In a world where a cat riding a Roomba or a young woman sitting a toilet has just as good a chance of going viral as the products of most major record labels, artists have had to find new ways to cut through the clutter. OK Go cracked this nut with their intricately choreographed video for “Here it Goes Again,” but they also pigeonholed themselves as a band know for its intricately choreographed videos more than for its music.
This brings me (finally) to them man who, until this summer, I knew primarily as Alan Thicke’s son and Paula Patton’s husband. Robin Thicke’s “Blurred Lines” is the first music video I was compelled to watch through word-of-mouth since Johnny Cash’s “Hurt,” (still the greatest music video ever produced by the medium, in my humble opinion), but what Thicke discovered was that you don’t need a big budget, a dying music icon or an intricately choreographed stunt to get a buzz. All you need is the oldest special effect in the book: Hot Naked Ladies.
I’m not going to discuss the political ramifications of this video. The fact that it was directed by a woman, Dian Martin, who claims that her use of women’s bodies here is subtly subversive, and the fact that Thicke has claimed to enjoy “degrading” the models in the video, makes that subject worthy of its own conversation.
I’m simply pondering what “Blurred Lines” means for music video as an art form (and yes it IS an art form, or at least it was).
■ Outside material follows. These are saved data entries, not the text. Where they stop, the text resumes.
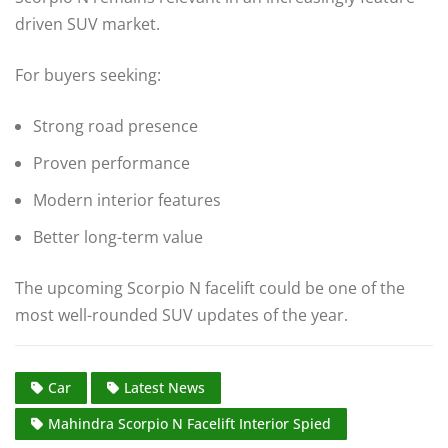
driven SUV market.
For buyers seeking:
Strong road presence
Proven performance
Modern interior features
Better long-term value
The upcoming Scorpio N facelift could be one of the
most well-rounded SUV updates of the year.
Car
Latest News
Mahindra Scorpio N Facelift Interior Spied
For me, it symbolizes the end.
Of course there are hundreds of awful rap videos that are a thousand times worse than “Blurred Lines, but for reasons related to both race and musical genre, those videos never enter the mainstream consciousness the way this video by a safe, white, pop-R&B artist has. (As an aside, though, I remain convinced that long after Nelly’s music has been forgotten, his enduring legacy will be the music video “Tip Drill” which will live on in Women’s Studies texts as the apex of misogyny in the music industry.)
“Blurred Lines” director, Martin, says she was inspired by the work of fashion photographer Helmut Newton, of whom I’m a big fan, but I think the video is much more evocative of Terry Richardson. For those who don’t know, Richardson is a hack photographer who took the magazine world by storm with his porn influenced, poorly composed, over exposed, harshly lit, snapshots of clothed men and naked women in front of bare white walls. Watching “Blurred Lines” for the first time, I actually thought he might have been the director. For my money, Richardson is to Helmut Newton what Robin Thicke is to Marvin Gaye.
At the end of the day, I don’t knock Robin Thicke’s hustle. His gambit was successful. The man I knew as Paula Patton’s husband is now a household name. So much so that it was my 61-year-old girlfriend who neither watches TV nor listens to pop radio, who convinced me to watch the video. Thicke is just another in a long line of artists adapting to technology’s effect on his market place, although probably more in the tradition of a stripper giving a lap-dance than Louis CK or the creators of “The Wire.”